== Segment start ==
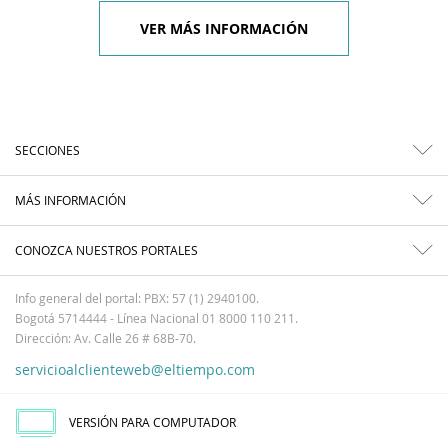
VER MÁS INFORMACIÓN
SECCIONES
MÁS INFORMACIÓN
CONOZCA NUESTROS PORTALES
Info general del portal: PBX: 57 (1) 2940100.
Bogotá 5714444 - Línea Nacional 01 8000 110 211.
Dirección: Av. Calle 26 # 68B-70.
servicioalclienteweb@eltiempo.com
VERSIÓN PARA COMPUTADOR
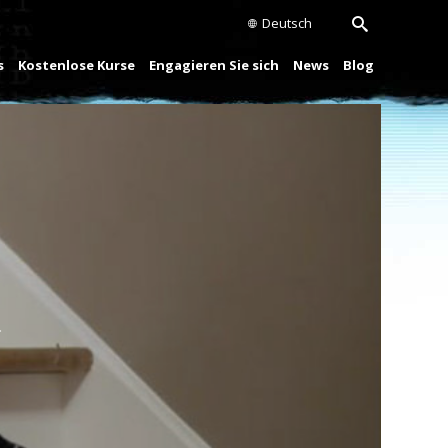
Deutsch
s
Kostenlose Kurse
Engagieren Sie sich
News
Blog
Play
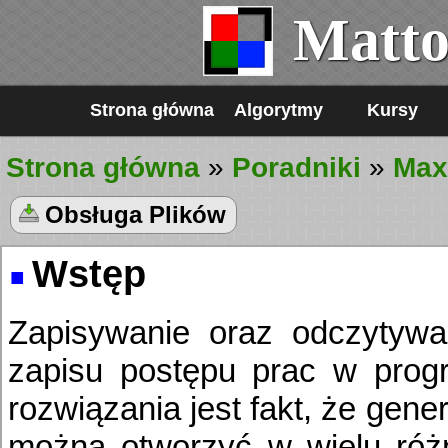
Matto
Strona główna
Algorytmy
Kursy
Strona główna
»
Poradniki
»
Max
Obsługa Plików
Wstęp
Zapisywanie oraz odczytywa
zapisu postępu prac w progr
rozwiązania jest fakt, że gener
można otworzyć w wielu róż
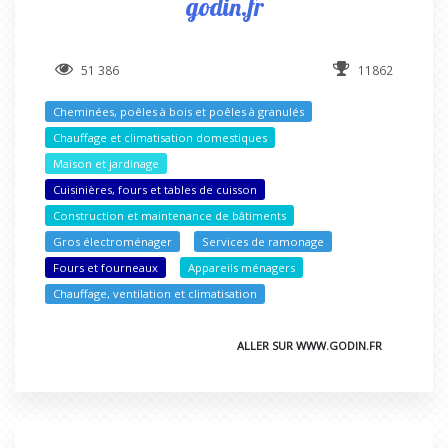
godin.fr
51 386
11862
Cheminées, poêles à bois et poêles à granulés
Chauffage et climatisation domestiques
Maison et jardinage
Cuisinières, fours et tables de cuisson
Construction et maintenance de bâtiments
Gros électroménager
Services de ramonage
Fours et fourneaux
Appareils ménagers
Chauffage, ventilation et climatisation
ALLER SUR WWW.GODIN.FR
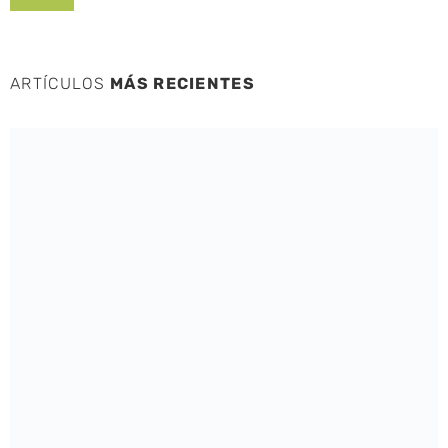
ARTÍCULOS
MÁS RECIENTES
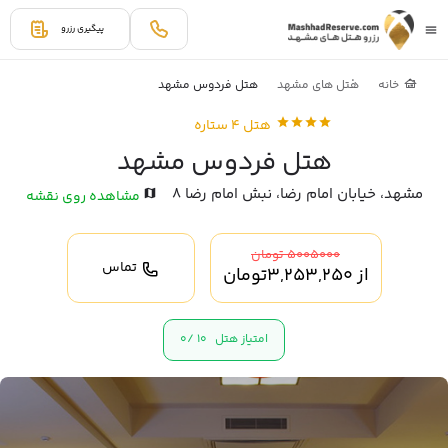
پیگیری رزرو
خانه
هتل های مشهد
هتل فردوس مشهد
هتل 4 ستاره
هتل فردوس مشهد
مشهد، خيابان امام رضا، نبش امام رضا 8
مشاهده روی نقشه
5005000 تومان
تماس
از
3,253,250
تومان
امتیاز هتل
10 /
0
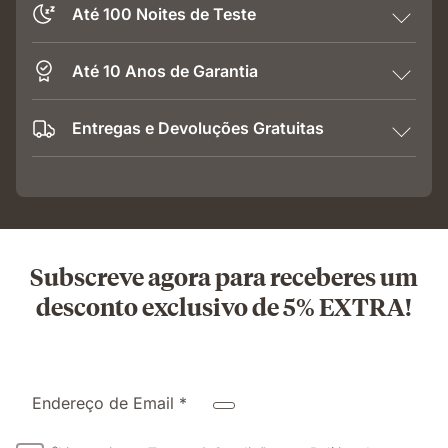
Até 100 Noites de Teste
Até 10 Anos de Garantia
Entregas e Devoluções Gratuitas
Subscreve agora para receberes um
desconto exclusivo de 5% EXTRA!
Endereço de Email *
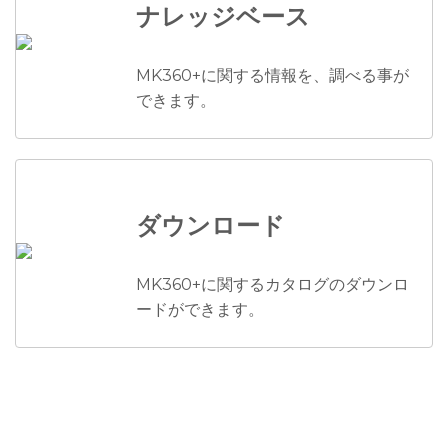
ナレッジベース
MK360+に関する情報を、調べる事が
できます。
ダウンロード
MK360+に関するカタログのダウンロ
ードができます。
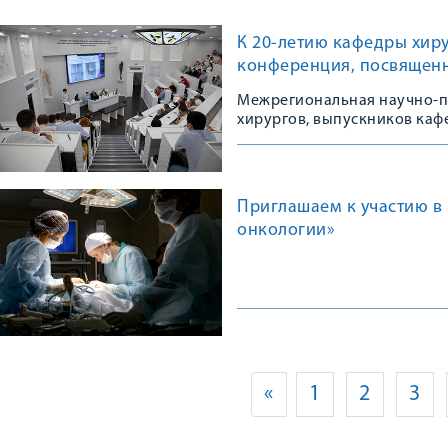
К 20-летию кафедры хир
конференция, посвящен
Межрегиональная научно-п
хирургов, выпускников каф
Приглашаем к участию в
онкологии»
«
1
2
3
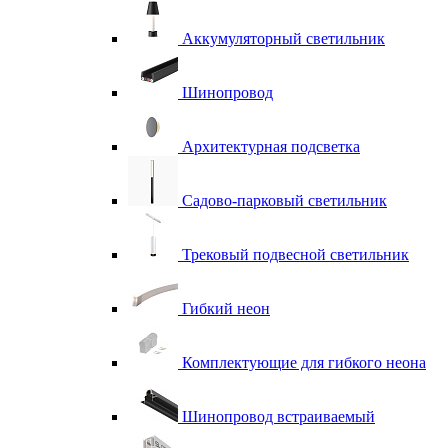
Аккумуляторный светильник
Шинопровод
Архитектурная подсветка
Садово-парковый светильник
Трековый подвесной светильник
Гибкий неон
Комплектующие для гибкого неона
Шинопровод встраиваемый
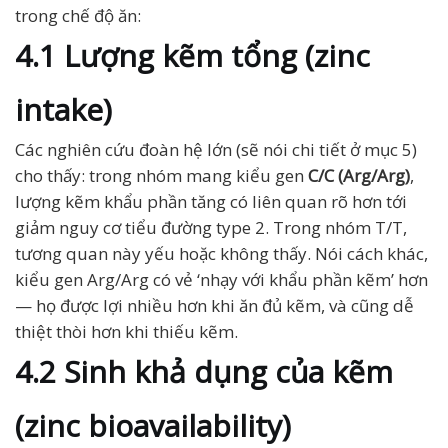
trong chế độ ăn:
4.1 Lượng kẽm tổng (zinc
intake)
Các nghiên cứu đoàn hệ lớn (sẽ nói chi tiết ở mục 5)
cho thấy: trong nhóm mang kiểu gen
C/C (Arg/Arg)
,
lượng kẽm khẩu phần tăng có liên quan rõ hơn tới
giảm nguy cơ tiểu đường type 2. Trong nhóm T/T,
tương quan này yếu hoặc không thấy. Nói cách khác,
kiểu gen Arg/Arg có vẻ ‘nhạy với khẩu phần kẽm’ hơn
— họ được lợi nhiều hơn khi ăn đủ kẽm, và cũng dễ
thiệt thòi hơn khi thiếu kẽm.
4.2 Sinh khả dụng của kẽm
(zinc bioavailability)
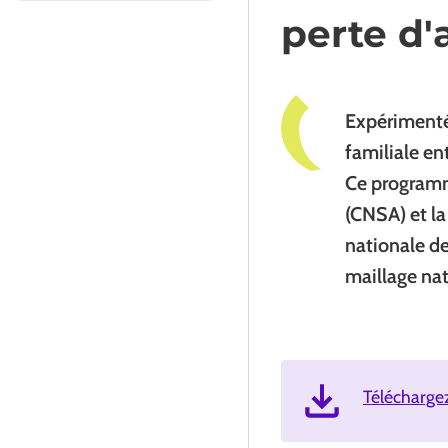
perte d
Expérimenté
familiale en
Ce programme
(CNSA) et la
nationale de
maillage nat
Télécharge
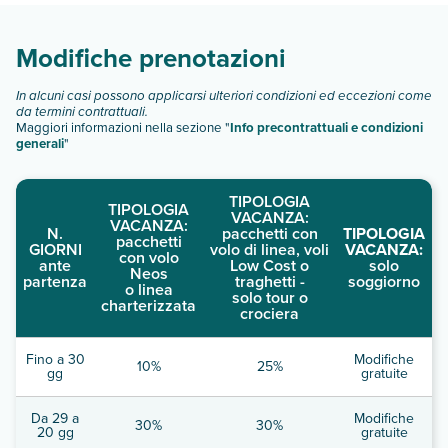
descrizione
".
Modifiche prenotazioni
In alcuni casi possono applicarsi ulteriori condizioni ed eccezioni come
da termini contrattuali.
Maggiori informazioni nella sezione "
Info precontrattuali e condizioni
generali
"
TIPOLOGIA
TIPOLOGIA
VACANZA:
VACANZA:
N.
pacchetti con
TIPOLOGIA
pacchetti
GIORNI
volo di linea, voli
VACANZA:
con volo
ante
Low Cost o
solo
Neos
partenza
traghetti -
soggiorno
o linea
solo tour o
charterizzata
crociera
Fino a 30
Modifiche
10%
25%
gg
gratuite
Da 29 a
Modifiche
30%
30%
20 gg
gratuite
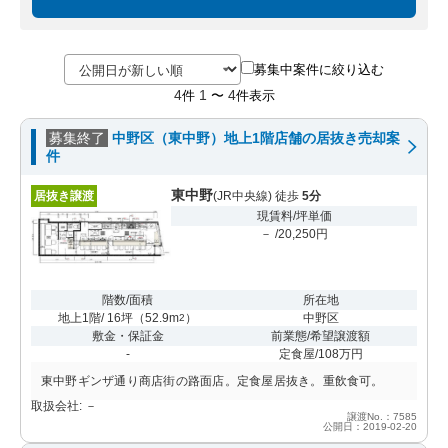
募集中案件に絞り込む
4
1
4
件
〜
件表示
募集終了
中野区（東中野）地上1階店舗の居抜き売却案
件
東中野
居抜き譲渡
(JR中央線) 徒歩
5分
現賃料/坪単価
－ /20,250円
階数/面積
所在地
地上1階/ 16坪
（
52.9m
）
中野区
2
敷金・保証金
前業態/希望譲渡額
-
定食屋/108万円
東中野ギンザ通り商店街の路面店。定食屋居抜き。重飲食可。
取扱会社: －
譲渡No.：7585
公開日：2019-02-20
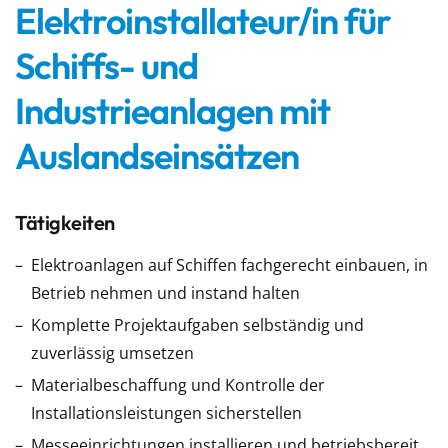
Elektroinstallateur/in für
Schiffs- und
Industrieanlagen mit
Auslandseinsätzen
Tätigkeiten
Elektroanlagen auf Schiffen fachgerecht einbauen, in
Betrieb nehmen und instand halten
Komplette Projektaufgaben selbständig und
zuverlässig umsetzen
Materialbeschaffung und Kontrolle der
Installationsleistungen sicherstellen
Messeeinrichtungen installieren und betriebsbereit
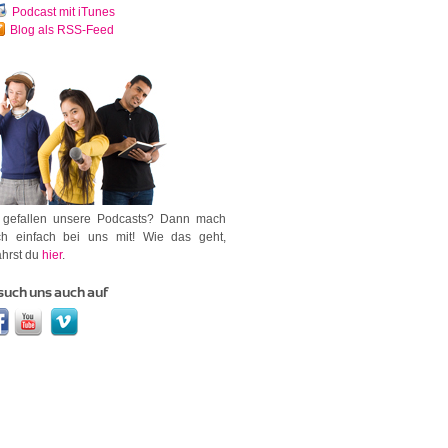
Podcast mit iTunes
Blog als RSS-Feed
 gefallen unsere Podcasts? Dann mach
h einfach bei uns mit! Wie das geht,
ährst du
hier
.
such uns auch auf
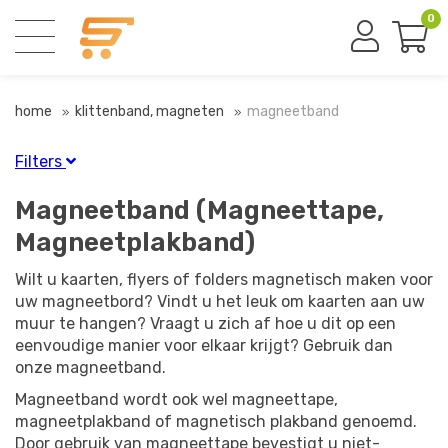
0
home
klittenband, magneten
magneetband
Filters
Finish
Magneetband (Magneettape,
Zwart
(2)
Magneetplakband)
Wilt u kaarten, flyers of folders magnetisch maken voor
Zelfklevend
uw magneetbord? Vindt u het leuk om kaarten aan uw
muur te hangen? Vraagt u zich af hoe u dit op een
Zelfklevend
(2)
eenvoudige manier voor elkaar krijgt? Gebruik dan
onze magneetband.
Materiaal
Magneetband wordt ook wel magneettape,
Rubber
(2)
magneetplakband of magnetisch plakband genoemd.
Door gebruik van magneettape bevestigt u niet-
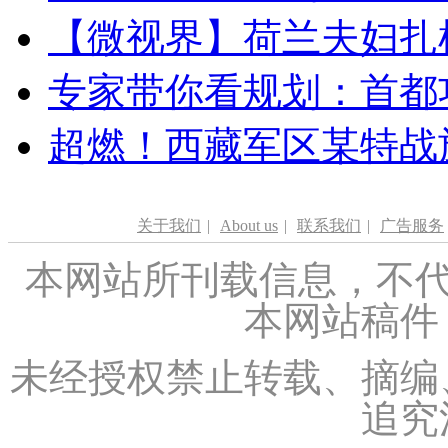
【微视界】荷兰夫妇扎根青
专家带你看规划：首都功
超燃！西藏军区某特战
关于我们
|
About us
|
联系我们
|
广告服务
本网站所刊载信息，不代
本网站稿件
未经授权禁止转载、摘编
追究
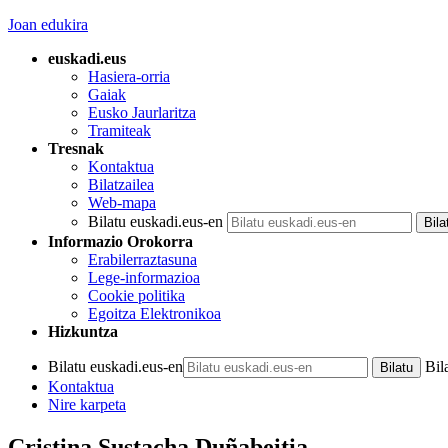
Joan edukira
euskadi.eus
Hasiera-orria
Gaiak
Eusko Jaurlaritza
Tramiteak
Tresnak
Kontaktua
Bilatzailea
Web-mapa
Bilatu euskadi.eus-en
Informazio Orokorra
Erabilerraztasuna
Lege-informazioa
Cookie politika
Egoitza Elektronikoa
Hizkuntza
Bilatu euskadi.eus-en
Bil
Kontaktua
Nire karpeta
Cristina Sustacha Duñabeitia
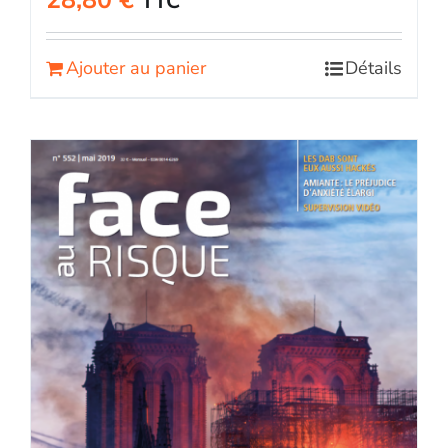
TTC
Ajouter au panier
Détails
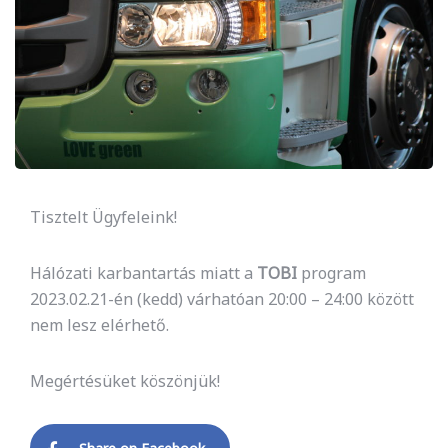
Tisztelt Ügyfeleink!
Hálózati karbantartás miatt a
TOBI
program
2023.02.21-én (kedd) várhatóan 20:00 – 24:00 között
nem lesz elérhető.
Megértésüket köszönjük!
== Segment end ==
■ To do:
Look through the records and copy every line that has the word "светильник".

■ Answer:
Аккумуляторный светильник
Садово-парковый светильник
Трековый подвесной светильник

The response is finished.